Work required ▸
Repeat the listing word for word, but skip any pictures.

Excerpted data ▸

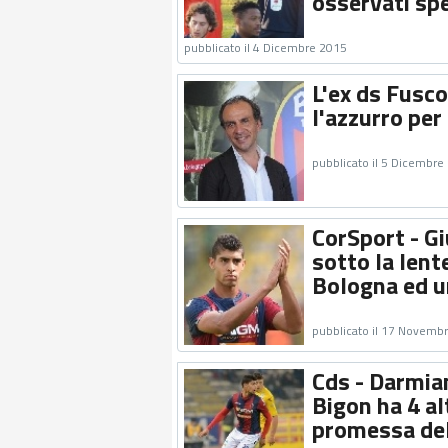
osservati spec
pubblicato il 4 Dicembre 2015
L'ex ds Fusco
l'azzurro per 
pubblicato il 5 Dicembre
CorSport - Gi
sotto la lent
Bologna ed u
pubblicato il 17 Novemb
Cds - Darmian
Bigon ha 4 al
promessa del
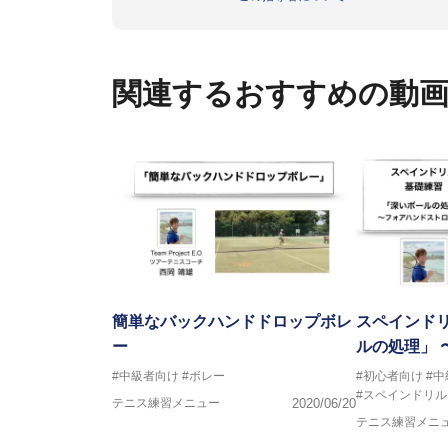
の西岡良仁と共にテニスを始め
して活動を開始。西岡良仁のサ
のコーチングやヒッティング、ジ
その後１年半の間、スペインのバルセ
関連するおすすめの動
める。また、元WTAランキング2位で
た、Carlos Martinez
ぶ。
現在は東京を拠点にツアーコーチ、
O」を立ち上げ、選手と共にプロ
簡単なバックハンドドロップボレ
スペインドリ
ー
ルの処理」 
#中級者向け
#ボレー
#初心者向け
#
#スペインドリル
テニス練習メニュー
2020/06/20
テニス練習メニ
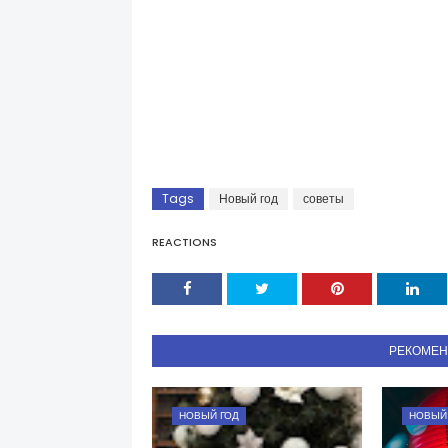
Tags
Новый год
советы
REACTIONS
РЕКОМЕ
НОВЫЙ ГОД
НОВЫЙ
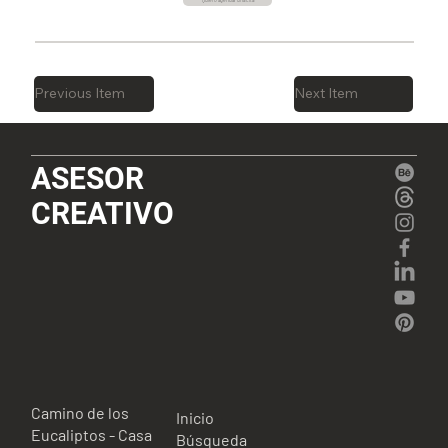
Quiero agendar una cita
Previous Item
Next Item
ASESOR
CREATIVO
Camino de los
Inicio
Eucaliptos - Casa
Búsqueda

Output ▸
osservati spec
pubblicato il 4 Dicembre 2015
L'ex ds Fusco
l'azzurro per 
pubblicato il 5 Dicembre
CorSport - Gi
sotto la lent
Bologna ed u
pubblicato il 17 Novemb
Cds - Darmian
Bigon ha 4 al
promessa del
の西岡良仁と共にテニスを始め
して活動を開始。西岡良仁のサ
のコーチングやヒッティング、ジ
その後１年半の間、スペインのバルセ
関連するおすすめの動
める。また、元WTAランキング2位で
た、Carlos Martinez
ぶ。
現在は東京を拠点にツアーコーチ、
O」を立ち上げ、選手と共にプロ
簡単なバックハンドドロップボレ
スペインドリ
ー
ルの処理」 
#中級者向け
#ボレー
#初心者向け
#
#スペインドリル
テニス練習メニュー
2020/06/20
テニス練習メニ
Tags
Новый год
советы
REACTIONS
РЕКОМЕ
НОВЫЙ ГОД
НОВЫЙ
Quiero agendar una cita
Previous Item
Next Item
ASESOR
CREATIVO
Camino de los
Inicio
Eucaliptos - Casa
Búsqueda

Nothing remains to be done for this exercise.